Work instructions: Output every record precisely.

Information:
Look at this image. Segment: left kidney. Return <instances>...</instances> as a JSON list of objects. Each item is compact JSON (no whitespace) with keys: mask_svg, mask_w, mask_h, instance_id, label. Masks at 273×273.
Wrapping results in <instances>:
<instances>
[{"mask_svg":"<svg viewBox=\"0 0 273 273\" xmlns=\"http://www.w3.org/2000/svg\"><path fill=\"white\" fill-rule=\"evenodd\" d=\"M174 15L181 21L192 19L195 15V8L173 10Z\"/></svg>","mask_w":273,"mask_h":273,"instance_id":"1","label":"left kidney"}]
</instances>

Response:
Look at this image. Segment: left kidney. Return <instances>...</instances> as a JSON list of objects. Each item is compact JSON (no whitespace) with keys: mask_svg, mask_w, mask_h, instance_id, label. Masks at 273×273.
Wrapping results in <instances>:
<instances>
[{"mask_svg":"<svg viewBox=\"0 0 273 273\" xmlns=\"http://www.w3.org/2000/svg\"><path fill=\"white\" fill-rule=\"evenodd\" d=\"M174 15L181 21L192 19L195 15V8L173 10Z\"/></svg>","mask_w":273,"mask_h":273,"instance_id":"1","label":"left kidney"}]
</instances>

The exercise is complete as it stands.